The second screening…honestly, I wish it had been better attended. We put in a lot of effort to tell people about it and advertise, the people who came were wonderful, but something in the marketing just didn’t click. Everyone involved was incredibly understanding, so, no regrets!
As for that other article in the Oracle, it was about a woman, Abby Shaffer, who has alopecia areata, which the article states is “a common autoimmune skin disease that causes hair loss on the scalp, face and sometimes other areas of the body. It often appears during childhood and affects as many as 6.8 million people in the United States.”

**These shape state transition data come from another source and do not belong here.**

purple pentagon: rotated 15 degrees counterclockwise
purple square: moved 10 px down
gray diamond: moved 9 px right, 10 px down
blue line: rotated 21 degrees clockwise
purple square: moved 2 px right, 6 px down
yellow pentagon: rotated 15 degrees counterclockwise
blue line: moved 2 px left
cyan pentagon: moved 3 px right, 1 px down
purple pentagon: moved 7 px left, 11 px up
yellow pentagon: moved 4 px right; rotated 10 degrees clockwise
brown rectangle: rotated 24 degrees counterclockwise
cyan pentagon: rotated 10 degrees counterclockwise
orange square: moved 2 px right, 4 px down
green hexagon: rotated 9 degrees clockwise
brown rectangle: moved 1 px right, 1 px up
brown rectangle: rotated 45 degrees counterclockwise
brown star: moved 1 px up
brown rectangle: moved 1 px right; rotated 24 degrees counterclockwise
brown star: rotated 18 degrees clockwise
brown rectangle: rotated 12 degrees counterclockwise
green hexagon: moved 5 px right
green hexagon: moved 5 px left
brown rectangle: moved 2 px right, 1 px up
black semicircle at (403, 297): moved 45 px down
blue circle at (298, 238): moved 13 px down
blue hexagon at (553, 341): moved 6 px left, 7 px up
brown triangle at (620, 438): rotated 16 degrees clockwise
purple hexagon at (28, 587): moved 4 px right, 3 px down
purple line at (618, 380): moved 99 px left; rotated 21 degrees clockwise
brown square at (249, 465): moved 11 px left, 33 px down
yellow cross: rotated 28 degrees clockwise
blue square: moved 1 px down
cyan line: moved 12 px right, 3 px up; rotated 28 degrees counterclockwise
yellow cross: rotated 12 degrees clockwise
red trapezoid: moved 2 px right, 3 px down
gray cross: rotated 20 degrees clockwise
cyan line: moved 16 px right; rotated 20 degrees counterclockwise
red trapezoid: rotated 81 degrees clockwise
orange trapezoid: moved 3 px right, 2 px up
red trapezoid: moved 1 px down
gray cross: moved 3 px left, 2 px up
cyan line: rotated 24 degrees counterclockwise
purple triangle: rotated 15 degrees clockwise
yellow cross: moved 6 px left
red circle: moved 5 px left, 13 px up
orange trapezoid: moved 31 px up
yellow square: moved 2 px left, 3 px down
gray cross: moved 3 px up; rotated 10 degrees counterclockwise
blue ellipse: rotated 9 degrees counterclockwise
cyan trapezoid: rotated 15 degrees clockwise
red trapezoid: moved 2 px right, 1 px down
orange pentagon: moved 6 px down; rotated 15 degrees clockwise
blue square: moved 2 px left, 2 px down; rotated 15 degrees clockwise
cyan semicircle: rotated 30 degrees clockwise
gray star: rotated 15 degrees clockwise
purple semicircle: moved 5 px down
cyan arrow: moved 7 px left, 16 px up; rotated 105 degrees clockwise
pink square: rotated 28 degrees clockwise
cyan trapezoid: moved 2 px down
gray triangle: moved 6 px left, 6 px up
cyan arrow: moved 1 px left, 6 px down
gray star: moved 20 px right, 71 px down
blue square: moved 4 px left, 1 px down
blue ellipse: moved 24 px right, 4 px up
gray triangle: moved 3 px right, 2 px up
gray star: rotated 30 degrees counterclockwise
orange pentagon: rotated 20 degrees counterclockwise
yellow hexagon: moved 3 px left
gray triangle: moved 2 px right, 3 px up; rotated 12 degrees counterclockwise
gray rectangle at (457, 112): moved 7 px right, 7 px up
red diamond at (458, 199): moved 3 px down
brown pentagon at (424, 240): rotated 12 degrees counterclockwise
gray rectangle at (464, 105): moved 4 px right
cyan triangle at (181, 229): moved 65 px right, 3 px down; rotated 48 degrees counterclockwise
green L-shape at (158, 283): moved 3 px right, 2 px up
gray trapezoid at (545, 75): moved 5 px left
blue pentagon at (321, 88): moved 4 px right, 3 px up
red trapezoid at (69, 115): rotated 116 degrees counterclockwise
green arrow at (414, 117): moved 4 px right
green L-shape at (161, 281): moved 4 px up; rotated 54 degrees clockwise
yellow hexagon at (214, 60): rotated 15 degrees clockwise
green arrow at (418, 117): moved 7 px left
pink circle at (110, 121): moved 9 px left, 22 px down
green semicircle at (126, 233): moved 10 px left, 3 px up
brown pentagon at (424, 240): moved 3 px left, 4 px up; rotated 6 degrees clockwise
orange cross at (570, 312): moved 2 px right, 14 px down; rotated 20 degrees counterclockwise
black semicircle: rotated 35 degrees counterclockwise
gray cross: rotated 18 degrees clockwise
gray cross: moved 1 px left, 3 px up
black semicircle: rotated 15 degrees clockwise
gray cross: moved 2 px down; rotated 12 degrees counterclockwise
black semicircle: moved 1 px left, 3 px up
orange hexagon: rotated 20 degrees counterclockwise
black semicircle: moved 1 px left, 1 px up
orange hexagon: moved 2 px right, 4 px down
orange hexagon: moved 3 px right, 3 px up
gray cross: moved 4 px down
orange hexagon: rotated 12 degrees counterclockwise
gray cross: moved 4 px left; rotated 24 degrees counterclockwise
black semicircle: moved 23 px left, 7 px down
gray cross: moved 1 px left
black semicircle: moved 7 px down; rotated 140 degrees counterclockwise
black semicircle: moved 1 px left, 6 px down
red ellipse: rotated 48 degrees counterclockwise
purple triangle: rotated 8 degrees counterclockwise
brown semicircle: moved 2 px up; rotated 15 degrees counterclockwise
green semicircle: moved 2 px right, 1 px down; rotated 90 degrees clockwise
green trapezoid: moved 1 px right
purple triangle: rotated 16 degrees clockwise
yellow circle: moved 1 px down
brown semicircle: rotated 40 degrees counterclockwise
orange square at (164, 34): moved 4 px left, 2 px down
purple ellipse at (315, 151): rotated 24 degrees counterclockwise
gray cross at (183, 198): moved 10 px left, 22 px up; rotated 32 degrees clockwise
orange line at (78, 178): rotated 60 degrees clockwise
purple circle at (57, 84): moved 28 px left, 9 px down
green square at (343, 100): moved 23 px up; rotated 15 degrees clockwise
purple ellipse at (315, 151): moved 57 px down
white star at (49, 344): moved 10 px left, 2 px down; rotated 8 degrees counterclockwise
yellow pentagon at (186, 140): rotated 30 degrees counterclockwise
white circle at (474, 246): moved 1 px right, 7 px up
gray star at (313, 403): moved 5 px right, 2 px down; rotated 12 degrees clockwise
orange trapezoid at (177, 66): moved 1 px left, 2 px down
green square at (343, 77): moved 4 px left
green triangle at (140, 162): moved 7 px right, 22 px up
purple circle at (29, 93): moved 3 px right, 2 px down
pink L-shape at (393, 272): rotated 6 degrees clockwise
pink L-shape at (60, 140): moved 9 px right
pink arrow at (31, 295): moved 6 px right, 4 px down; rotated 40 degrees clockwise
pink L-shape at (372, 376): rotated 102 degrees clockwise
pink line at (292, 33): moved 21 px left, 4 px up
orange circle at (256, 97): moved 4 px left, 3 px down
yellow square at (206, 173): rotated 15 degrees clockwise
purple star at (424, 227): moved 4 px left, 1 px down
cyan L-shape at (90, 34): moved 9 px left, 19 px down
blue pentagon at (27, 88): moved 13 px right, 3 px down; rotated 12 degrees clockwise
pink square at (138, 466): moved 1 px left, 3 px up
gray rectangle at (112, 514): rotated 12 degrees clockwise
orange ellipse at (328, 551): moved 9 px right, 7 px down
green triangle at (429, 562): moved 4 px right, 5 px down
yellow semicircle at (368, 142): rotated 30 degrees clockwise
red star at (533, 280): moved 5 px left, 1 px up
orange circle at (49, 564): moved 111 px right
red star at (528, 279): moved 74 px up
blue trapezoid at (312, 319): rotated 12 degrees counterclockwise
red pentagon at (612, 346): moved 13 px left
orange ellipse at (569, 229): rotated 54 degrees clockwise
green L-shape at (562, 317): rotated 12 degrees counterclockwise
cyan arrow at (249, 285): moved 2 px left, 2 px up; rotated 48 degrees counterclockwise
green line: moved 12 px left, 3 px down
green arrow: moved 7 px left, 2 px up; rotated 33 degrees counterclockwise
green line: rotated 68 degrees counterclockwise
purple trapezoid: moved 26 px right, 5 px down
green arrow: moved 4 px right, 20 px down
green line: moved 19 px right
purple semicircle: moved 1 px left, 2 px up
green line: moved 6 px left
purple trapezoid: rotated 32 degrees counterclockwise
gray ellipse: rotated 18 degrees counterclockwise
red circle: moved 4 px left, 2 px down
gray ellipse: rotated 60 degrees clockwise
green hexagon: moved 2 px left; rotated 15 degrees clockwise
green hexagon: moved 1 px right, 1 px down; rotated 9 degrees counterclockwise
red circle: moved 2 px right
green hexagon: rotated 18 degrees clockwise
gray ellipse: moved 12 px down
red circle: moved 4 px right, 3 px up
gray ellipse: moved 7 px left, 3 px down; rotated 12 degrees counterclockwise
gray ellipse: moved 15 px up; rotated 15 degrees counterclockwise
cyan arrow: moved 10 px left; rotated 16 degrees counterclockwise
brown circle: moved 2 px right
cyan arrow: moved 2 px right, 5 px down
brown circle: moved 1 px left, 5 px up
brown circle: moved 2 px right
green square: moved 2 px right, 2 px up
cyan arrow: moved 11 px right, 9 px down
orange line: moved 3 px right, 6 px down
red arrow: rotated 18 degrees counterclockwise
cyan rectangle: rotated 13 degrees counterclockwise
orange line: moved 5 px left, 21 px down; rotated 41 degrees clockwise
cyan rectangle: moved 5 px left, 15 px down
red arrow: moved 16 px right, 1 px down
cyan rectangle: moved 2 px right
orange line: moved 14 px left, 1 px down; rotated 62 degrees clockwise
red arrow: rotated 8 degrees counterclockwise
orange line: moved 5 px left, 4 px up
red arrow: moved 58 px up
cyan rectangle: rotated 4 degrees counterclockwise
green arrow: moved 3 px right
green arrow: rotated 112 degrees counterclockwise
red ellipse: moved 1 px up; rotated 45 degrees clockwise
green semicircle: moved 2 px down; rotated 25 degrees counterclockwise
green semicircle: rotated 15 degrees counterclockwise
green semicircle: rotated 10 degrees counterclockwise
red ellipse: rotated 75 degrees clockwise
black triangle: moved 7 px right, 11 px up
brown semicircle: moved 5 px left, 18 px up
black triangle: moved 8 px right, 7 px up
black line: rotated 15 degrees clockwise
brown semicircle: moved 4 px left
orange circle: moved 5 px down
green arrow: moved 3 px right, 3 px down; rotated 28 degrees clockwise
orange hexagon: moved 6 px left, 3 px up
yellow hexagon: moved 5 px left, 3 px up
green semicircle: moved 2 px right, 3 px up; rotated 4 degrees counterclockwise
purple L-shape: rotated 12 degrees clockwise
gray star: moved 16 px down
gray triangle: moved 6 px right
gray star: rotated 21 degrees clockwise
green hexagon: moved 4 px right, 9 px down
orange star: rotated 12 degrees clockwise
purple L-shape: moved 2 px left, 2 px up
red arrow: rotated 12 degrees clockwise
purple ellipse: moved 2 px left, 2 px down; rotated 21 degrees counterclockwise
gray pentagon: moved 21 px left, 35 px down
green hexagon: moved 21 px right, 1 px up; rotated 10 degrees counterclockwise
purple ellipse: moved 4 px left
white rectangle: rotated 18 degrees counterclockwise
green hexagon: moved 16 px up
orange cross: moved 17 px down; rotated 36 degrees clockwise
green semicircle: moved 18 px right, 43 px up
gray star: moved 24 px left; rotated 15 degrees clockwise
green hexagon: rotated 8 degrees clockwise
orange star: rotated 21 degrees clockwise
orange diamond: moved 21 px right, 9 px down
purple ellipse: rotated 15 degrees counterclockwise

I can’t really say the differences between living with one versus living with the other, but I can say not knowing about alopecia until after the first screening is a problem. Even if our conditions, and how we cope with them, are radically different, could we have a lot to teach each other? Absolutely! So, to start, could there be BFRB groups that also include people with alopecia, or vice versa? Is that the right way to approach this? Honestly not sure, but it could be worth a shot.
Media representation of trich, alopecia, and similar disorders is getting a lot better. Shaffer, among countless, countless others, actually covers that pretty well on her vlog. She discusses the importance of strong bald women by highlighting recent comic book films like Doctor Strange and The Wolverine. Other examples are now popping up, inside and outside the realm of comics, like Young Adult, which directly addresses with trichotillomania, and Guardians of the Galaxy 1 & 2.
We still have a lot of work to do…it’s just about talking about the right way to raise awareness. Maybe the answer is think smaller, maybe the answer is advertise better. Personally, I say thinking smaller, and not burning yourself out during your final semester of college, are highly, highly recommended. Mostly, just keep it personal, don’t lose focus on why you’re doing this and who you’re hoping to help. Look out for people in the community, both cyber and physical, and talk to them when they find you.
While writing this, my mom mentioned how while I may have always been open about my pulling, I still felt isolated until around three or four years ago. I don’t know when the online communities started or when they started to pick up steam, but what matters is they’re here now and are becoming immediate answers to the question “am I alone in this?” Always remember, you’re not.